Top of Record extracts

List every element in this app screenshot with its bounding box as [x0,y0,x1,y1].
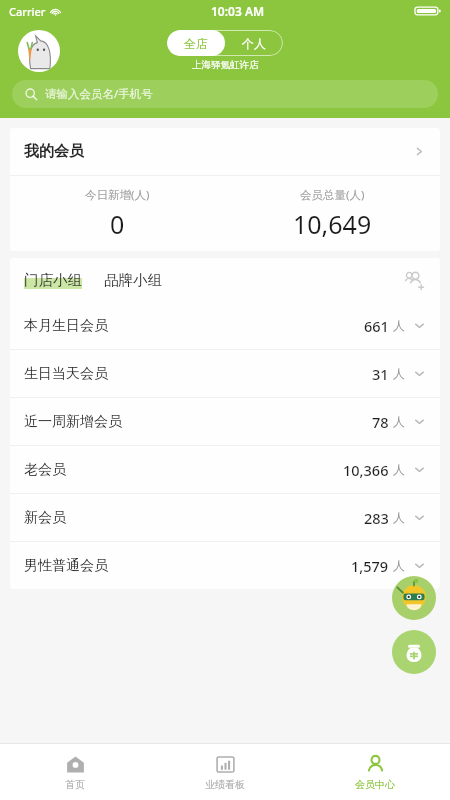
button[interactable]: 品牌小组 [104,271,162,289]
button[interactable]: 今日新增(人) [10,176,225,251]
button[interactable]: Profile avatar [18,30,60,72]
staticText: 业绩看板 [205,778,245,791]
button[interactable]: Add member group [402,268,426,292]
staticText: 全店 [184,36,208,51]
staticText: 品牌小组 [104,271,162,289]
button[interactable]: 近一周新增会员 [10,398,440,445]
staticText: 门店小组 [24,271,82,289]
button[interactable]: 请输入会员名/手机号 [12,80,438,108]
staticText: 人 [393,558,405,573]
staticText: 男性普通会员 [24,557,108,575]
staticText: 10,649 [293,207,372,241]
button[interactable]: 新会员 [10,494,440,541]
staticText: 本月生日会员 [24,317,108,335]
staticText: 老会员 [24,461,66,479]
button[interactable]: 业绩看板 [150,744,300,800]
staticText: 请输入会员名/手机号 [45,86,153,102]
button[interactable]: 我的会员 [10,128,440,175]
button[interactable]: 首页 [0,744,150,800]
staticText: 会员中心 [355,778,395,791]
staticText: 会员总量(人) [300,187,365,203]
button[interactable]: 男性普通会员 [10,542,440,589]
button[interactable]: 本月生日会员 [10,302,440,349]
staticText: 近一周新增会员 [24,413,122,431]
staticText: 生日当天会员 [24,365,108,383]
staticText: Carrier [9,4,46,19]
staticText: 人 [393,318,405,333]
staticText: 新会员 [24,509,66,527]
button[interactable]: 门店小组 [24,271,82,289]
staticText: 上海驿氪虹许店 [192,59,259,71]
staticText: 人 [393,366,405,381]
staticText: 首页 [65,778,85,791]
button[interactable]: 老会员 [10,446,440,493]
staticText: 0 [110,207,125,241]
staticText: 283 [364,508,389,528]
button[interactable]: 会员中心 [300,744,450,800]
staticText: 31 [372,364,389,384]
staticText: 人 [393,414,405,429]
staticText: 今日新增(人) [85,187,150,203]
staticText: 10:03 AM [211,3,265,19]
staticText: 10,366 [343,460,389,480]
button[interactable]: Revenue [392,630,436,674]
staticText: 我的会员 [24,142,84,161]
staticText: 个人 [242,36,266,51]
button[interactable]: 全店 [167,30,225,56]
staticText: 661 [364,316,389,336]
staticText: 人 [393,510,405,525]
button[interactable]: 生日当天会员 [10,350,440,397]
button[interactable]: 个人 [225,30,283,56]
staticText: 1,579 [351,556,389,576]
staticText: 78 [372,412,389,432]
button[interactable]: Assistant [392,576,436,620]
button[interactable]: 会员总量(人) [225,176,440,251]
staticText: 人 [393,462,405,477]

Bottom of Record extracts

▶ [Directions for this task] Your task is to transcribe all of the records precisely, with no images included.

▶ [Output for this exercise]
List every element in this app screenshot with its bounding box as [x0,y0,x1,y1].
button[interactable]: 品牌小组 [104,271,162,289]
button[interactable]: 今日新增(人) [10,176,225,251]
button[interactable]: Profile avatar [18,30,60,72]
staticText: 业绩看板 [205,778,245,791]
button[interactable]: Add member group [402,268,426,292]
staticText: 全店 [184,36,208,51]
staticText: 品牌小组 [104,271,162,289]
button[interactable]: 近一周新增会员 [10,398,440,445]
staticText: 门店小组 [24,271,82,289]
button[interactable]: 请输入会员名/手机号 [12,80,438,108]
staticText: 人 [393,558,405,573]
staticText: 男性普通会员 [24,557,108,575]
staticText: 10,649 [293,207,372,241]
button[interactable]: 新会员 [10,494,440,541]
staticText: 本月生日会员 [24,317,108,335]
staticText: 老会员 [24,461,66,479]
button[interactable]: 业绩看板 [150,744,300,800]
staticText: 请输入会员名/手机号 [45,86,153,102]
button[interactable]: 我的会员 [10,128,440,175]
button[interactable]: 首页 [0,744,150,800]
staticText: 会员中心 [355,778,395,791]
staticText: 会员总量(人) [300,187,365,203]
button[interactable]: 男性普通会员 [10,542,440,589]
button[interactable]: 本月生日会员 [10,302,440,349]
staticText: 近一周新增会员 [24,413,122,431]
staticText: 生日当天会员 [24,365,108,383]
staticText: Carrier [9,4,46,19]
staticText: 人 [393,318,405,333]
staticText: 新会员 [24,509,66,527]
button[interactable]: 门店小组 [24,271,82,289]
staticText: 上海驿氪虹许店 [192,59,259,71]
staticText: 人 [393,366,405,381]
staticText: 首页 [65,778,85,791]
button[interactable]: 老会员 [10,446,440,493]
staticText: 0 [110,207,125,241]
staticText: 283 [364,508,389,528]
button[interactable]: 会员中心 [300,744,450,800]
staticText: 31 [372,364,389,384]
staticText: 人 [393,414,405,429]
staticText: 今日新增(人) [85,187,150,203]
staticText: 10:03 AM [211,3,265,19]
staticText: 10,366 [343,460,389,480]
button[interactable]: Revenue [392,630,436,674]
staticText: 我的会员 [24,142,84,161]
staticText: 个人 [242,36,266,51]
button[interactable]: 全店 [167,30,225,56]
staticText: 661 [364,316,389,336]
staticText: 人 [393,510,405,525]
button[interactable]: 生日当天会员 [10,350,440,397]
button[interactable]: 个人 [225,30,283,56]
staticText: 1,579 [351,556,389,576]
staticText: 78 [372,412,389,432]
button[interactable]: Assistant [392,576,436,620]
button[interactable]: 会员总量(人) [225,176,440,251]
staticText: 人 [393,462,405,477]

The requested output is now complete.